A Poisson multi-Bernoulli mixture filter for coexisting point and extended targets

TL;DR

This paper introduces a Poisson multi-Bernoulli mixture filter capable of simultaneously tracking point and extended targets, with derivations for general measurement models and efficient approximations, validated through simulations.

Contribution

It develops a novel PMBM filter for coexisting point and extended targets, including a computationally efficient PMB approximation and a unified filtering recursion.

Findings

The filters effectively track mixed target types in simulations.

The PMB approximation reduces computational complexity.

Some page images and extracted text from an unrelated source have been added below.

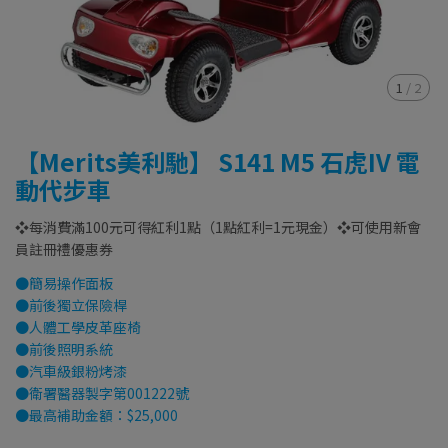
1
/
2
【Merits美利馳】 S141 M5 石虎IV 電
動代步車
❖每消費滿100元可得紅利1點（1點紅利=1元現金）❖可使用新會
員註冊禮優惠券
●簡易操作面板
●前後獨立保險桿
●人體工學皮革座椅
●前後照明系統
●汽車級銀粉烤漆
●衛署醫器製字第001222號
●最高補助金額：$25,000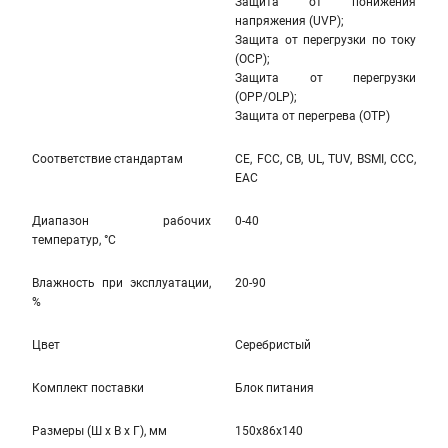
Защита от понижения
напряжения (UVP);
Защита от перегрузки по току
(OCP);
Защита от перегрузки
(OPP/OLP);
Защита от перегрева (OTP)
Соответствие стандартам
CE, FCC, CB, UL, TUV, BSMI, CCC,
EAC
Диапазон рабочих
0-40
температур, °С
Влажность при эксплуатации,
20-90
%
Цвет
Серебристый
Комплект поставки
Блок питания
Размеры (Ш x В x Г), мм
150x86x140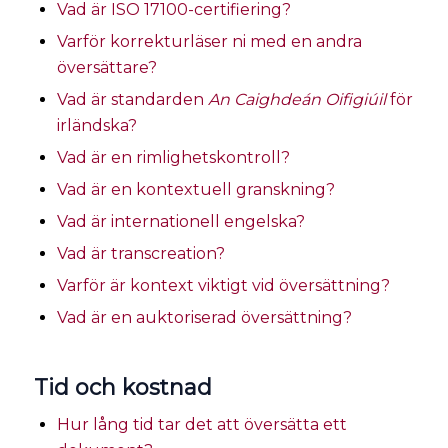
Vad är ISO 17100-certifiering?
Varför korrekturläser ni med en andra
översättare?
Vad är standarden
An Caighdeán Oifigiúil
för
irländska?
Vad är en rimlighetskontroll?
Vad är en kontextuell granskning?
Vad är internationell engelska?
Vad är transcreation?
Varför är kontext viktigt vid översättning?
Vad är en auktoriserad översättning?
Tid och kostnad
Hur lång tid tar det att översätta ett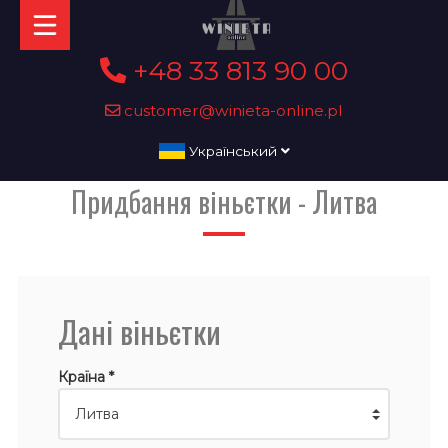
+48 33 813 90 00
customer@winieta-online.pl
Український
Придбання віньєтки - Литва
Дані віньєтки
Країна *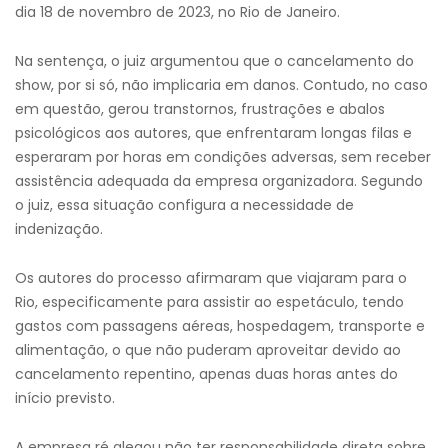
dia 18 de novembro de 2023, no Rio de Janeiro.
Na sentença, o juiz argumentou que o cancelamento do
show, por si só, não implicaria em danos. Contudo, no caso
em questão, gerou transtornos, frustrações e abalos
psicológicos aos autores, que enfrentaram longas filas e
esperaram por horas em condições adversas, sem receber
assistência adequada da empresa organizadora. Segundo
o juiz, essa situação configura a necessidade de
indenização.
Os autores do processo afirmaram que viajaram para o
Rio, especificamente para assistir ao espetáculo, tendo
gastos com passagens aéreas, hospedagem, transporte e
alimentação, o que não puderam aproveitar devido ao
cancelamento repentino, apenas duas horas antes do
início previsto.
A empresa ré alegou não ter responsabilidade direta sobre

The proposed methods handle general measurement models.

Abstract

This paper proposes a Poisson multi-Bernoulli mixture (PMBM) filter for coexisting point and extended targets, i.e., for scenarios where there may be simultaneous point and extended targets. The PMBM filter provides a recursion to compute the multi-target filtering posterior based on probabilistic information on data associations, and single-target predictions and updates. In this paper, we first derive the PMBM filter update for a generalised measurement model, which can include measurements originated from point and extended targets. Second, we propose a single-target space that accommodates both point and extended targets and derive the filtering recursion that propagates Gaussian densities for point targets and gamma Gaussian inverse Wishart densities for extended targets. As a computationally efficient approximation of the PMBM filter, we also develop a Poisson multi-Bernoulli (PMB) filter for coexisting point and extended targets. The resulting filters are analysed via numerical simulations.